--- START ---

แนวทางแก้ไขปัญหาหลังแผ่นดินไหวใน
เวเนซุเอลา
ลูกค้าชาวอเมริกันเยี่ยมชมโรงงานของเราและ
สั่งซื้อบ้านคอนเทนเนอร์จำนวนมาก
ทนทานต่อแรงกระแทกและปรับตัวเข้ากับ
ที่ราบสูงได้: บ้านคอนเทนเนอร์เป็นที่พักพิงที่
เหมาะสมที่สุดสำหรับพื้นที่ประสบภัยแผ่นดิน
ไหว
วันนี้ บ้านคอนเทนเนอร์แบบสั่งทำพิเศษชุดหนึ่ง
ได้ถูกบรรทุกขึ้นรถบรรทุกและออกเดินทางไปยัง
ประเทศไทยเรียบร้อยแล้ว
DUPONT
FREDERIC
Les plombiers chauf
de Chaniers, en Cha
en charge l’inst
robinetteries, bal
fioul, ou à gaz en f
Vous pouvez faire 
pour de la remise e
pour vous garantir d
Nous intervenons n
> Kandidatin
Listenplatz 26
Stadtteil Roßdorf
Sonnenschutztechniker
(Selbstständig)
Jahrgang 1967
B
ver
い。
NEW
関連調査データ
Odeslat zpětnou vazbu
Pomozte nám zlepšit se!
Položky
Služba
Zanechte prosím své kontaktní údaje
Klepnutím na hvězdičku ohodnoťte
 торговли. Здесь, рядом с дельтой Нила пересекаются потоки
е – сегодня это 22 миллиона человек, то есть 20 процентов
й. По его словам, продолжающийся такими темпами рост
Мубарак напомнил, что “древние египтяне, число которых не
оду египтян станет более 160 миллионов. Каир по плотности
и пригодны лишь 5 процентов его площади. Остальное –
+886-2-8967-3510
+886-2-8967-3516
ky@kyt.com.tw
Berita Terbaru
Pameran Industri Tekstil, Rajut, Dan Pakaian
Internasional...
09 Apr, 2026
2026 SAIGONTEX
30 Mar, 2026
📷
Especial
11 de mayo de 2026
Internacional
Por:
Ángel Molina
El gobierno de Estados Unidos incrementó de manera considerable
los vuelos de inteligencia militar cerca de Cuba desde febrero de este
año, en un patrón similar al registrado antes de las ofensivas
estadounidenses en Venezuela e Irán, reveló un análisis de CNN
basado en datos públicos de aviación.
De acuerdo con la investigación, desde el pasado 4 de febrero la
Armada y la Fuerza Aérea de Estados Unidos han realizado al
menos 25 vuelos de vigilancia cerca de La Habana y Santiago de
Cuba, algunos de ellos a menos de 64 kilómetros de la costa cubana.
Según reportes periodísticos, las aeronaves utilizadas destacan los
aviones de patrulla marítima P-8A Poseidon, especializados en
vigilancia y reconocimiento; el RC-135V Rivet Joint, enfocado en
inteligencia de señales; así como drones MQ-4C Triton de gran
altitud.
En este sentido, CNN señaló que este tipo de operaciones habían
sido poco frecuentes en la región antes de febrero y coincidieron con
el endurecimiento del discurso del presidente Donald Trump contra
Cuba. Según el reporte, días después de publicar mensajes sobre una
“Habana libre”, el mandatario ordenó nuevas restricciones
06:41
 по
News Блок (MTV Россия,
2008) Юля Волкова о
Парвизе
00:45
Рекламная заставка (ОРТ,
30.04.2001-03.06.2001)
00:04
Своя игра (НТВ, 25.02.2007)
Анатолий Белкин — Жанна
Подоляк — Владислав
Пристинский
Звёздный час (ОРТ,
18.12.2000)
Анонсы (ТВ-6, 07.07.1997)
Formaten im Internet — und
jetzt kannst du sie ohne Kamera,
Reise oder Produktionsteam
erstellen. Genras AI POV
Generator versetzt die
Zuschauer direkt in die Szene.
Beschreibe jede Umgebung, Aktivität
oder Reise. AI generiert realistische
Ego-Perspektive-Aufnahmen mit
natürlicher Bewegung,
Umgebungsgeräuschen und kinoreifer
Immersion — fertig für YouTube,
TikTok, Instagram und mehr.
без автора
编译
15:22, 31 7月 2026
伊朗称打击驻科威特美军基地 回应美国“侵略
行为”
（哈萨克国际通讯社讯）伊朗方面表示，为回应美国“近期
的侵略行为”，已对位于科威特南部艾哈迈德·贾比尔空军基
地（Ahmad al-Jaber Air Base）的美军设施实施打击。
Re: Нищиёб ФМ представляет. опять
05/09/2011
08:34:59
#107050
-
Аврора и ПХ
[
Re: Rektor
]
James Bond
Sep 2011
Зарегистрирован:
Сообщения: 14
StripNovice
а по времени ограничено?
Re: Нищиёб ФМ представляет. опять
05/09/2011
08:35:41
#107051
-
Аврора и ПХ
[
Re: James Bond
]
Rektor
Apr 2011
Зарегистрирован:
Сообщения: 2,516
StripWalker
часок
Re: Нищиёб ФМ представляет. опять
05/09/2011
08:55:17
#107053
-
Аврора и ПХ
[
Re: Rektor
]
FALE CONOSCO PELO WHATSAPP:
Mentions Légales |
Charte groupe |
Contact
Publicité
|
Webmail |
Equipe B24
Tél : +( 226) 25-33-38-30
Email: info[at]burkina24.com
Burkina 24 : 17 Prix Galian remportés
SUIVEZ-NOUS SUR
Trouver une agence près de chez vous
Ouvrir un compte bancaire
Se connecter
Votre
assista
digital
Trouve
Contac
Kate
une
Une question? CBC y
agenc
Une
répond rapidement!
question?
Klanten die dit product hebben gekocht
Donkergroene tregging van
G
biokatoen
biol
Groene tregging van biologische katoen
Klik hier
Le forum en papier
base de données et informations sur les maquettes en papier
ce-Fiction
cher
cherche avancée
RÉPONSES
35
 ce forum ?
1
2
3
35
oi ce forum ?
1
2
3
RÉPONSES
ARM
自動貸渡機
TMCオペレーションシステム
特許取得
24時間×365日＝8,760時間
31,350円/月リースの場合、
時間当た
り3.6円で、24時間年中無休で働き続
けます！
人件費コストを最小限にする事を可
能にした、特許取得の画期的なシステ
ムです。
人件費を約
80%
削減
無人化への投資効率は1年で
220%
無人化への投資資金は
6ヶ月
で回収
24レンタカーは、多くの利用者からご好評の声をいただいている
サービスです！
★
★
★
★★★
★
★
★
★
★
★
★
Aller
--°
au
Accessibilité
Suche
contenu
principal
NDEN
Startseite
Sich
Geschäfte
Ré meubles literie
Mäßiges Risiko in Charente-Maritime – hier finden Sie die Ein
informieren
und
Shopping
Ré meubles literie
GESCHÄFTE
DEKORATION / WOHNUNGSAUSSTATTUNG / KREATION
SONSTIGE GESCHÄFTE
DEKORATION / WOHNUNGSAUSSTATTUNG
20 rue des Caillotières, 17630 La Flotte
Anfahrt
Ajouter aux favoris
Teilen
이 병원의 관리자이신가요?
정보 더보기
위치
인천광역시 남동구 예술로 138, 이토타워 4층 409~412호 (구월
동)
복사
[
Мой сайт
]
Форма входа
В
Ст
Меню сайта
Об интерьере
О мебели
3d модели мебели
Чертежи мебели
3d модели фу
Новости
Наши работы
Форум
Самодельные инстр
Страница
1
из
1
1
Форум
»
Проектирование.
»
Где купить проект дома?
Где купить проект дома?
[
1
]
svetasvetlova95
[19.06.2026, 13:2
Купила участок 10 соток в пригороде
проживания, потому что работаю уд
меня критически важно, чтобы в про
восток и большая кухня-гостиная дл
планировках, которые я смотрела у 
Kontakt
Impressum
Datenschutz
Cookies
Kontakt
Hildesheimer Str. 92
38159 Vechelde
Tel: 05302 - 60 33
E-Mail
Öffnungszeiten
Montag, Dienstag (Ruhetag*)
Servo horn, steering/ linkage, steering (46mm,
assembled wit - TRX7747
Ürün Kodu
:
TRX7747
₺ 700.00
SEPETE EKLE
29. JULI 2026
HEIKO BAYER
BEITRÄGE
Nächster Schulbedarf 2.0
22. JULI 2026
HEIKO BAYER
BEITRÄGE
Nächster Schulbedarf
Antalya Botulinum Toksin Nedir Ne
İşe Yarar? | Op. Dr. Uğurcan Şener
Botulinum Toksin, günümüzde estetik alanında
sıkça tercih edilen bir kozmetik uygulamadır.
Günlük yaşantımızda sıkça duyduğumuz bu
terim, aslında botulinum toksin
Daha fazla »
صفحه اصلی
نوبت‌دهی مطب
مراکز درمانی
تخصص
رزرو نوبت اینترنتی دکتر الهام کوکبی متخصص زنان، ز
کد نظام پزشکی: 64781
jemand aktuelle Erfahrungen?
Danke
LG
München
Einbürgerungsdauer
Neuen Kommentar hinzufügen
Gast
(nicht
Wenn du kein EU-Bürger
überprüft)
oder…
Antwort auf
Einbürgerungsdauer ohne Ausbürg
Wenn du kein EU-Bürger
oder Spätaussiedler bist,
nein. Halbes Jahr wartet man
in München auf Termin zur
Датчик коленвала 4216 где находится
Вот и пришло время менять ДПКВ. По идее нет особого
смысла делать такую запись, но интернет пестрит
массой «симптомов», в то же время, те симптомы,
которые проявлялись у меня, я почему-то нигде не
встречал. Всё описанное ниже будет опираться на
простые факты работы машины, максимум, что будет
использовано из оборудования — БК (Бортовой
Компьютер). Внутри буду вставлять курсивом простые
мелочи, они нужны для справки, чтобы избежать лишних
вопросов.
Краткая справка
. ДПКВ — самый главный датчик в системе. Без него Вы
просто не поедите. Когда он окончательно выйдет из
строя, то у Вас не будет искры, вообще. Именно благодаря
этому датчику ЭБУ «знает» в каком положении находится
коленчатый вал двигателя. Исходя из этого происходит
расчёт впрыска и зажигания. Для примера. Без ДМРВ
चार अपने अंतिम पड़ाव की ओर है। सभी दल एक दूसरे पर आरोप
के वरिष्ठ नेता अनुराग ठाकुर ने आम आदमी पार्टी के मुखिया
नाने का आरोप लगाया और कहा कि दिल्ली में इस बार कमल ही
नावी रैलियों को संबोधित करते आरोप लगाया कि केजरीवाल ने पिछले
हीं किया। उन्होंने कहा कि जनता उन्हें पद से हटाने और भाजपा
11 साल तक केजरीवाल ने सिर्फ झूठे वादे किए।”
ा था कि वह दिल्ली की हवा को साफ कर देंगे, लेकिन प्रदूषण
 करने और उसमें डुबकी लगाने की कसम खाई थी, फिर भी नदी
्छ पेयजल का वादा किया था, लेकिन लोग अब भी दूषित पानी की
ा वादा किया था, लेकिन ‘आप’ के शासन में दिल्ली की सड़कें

--- END ---

• **EXERCISE DESCRIPTION**
Please reply with an exact copy of the lines above, starting at the first and ending at the line that holds "pour de la remise e".

• **RESULT FOR THIS TASK**
แนวทางแก้ไขปัญหาหลังแผ่นดินไหวใน
เวเนซุเอลา
ลูกค้าชาวอเมริกันเยี่ยมชมโรงงานของเราและ
สั่งซื้อบ้านคอนเทนเนอร์จำนวนมาก
ทนทานต่อแรงกระแทกและปรับตัวเข้ากับ
ที่ราบสูงได้: บ้านคอนเทนเนอร์เป็นที่พักพิงที่
เหมาะสมที่สุดสำหรับพื้นที่ประสบภัยแผ่นดิน
ไหว
วันนี้ บ้านคอนเทนเนอร์แบบสั่งทำพิเศษชุดหนึ่ง
ได้ถูกบรรทุกขึ้นรถบรรทุกและออกเดินทางไปยัง
ประเทศไทยเรียบร้อยแล้ว
DUPONT
FREDERIC
Les plombiers chauf
de Chaniers, en Cha
en charge l’inst
robinetteries, bal
fioul, ou à gaz en f
Vous pouvez faire 
pour de la remise e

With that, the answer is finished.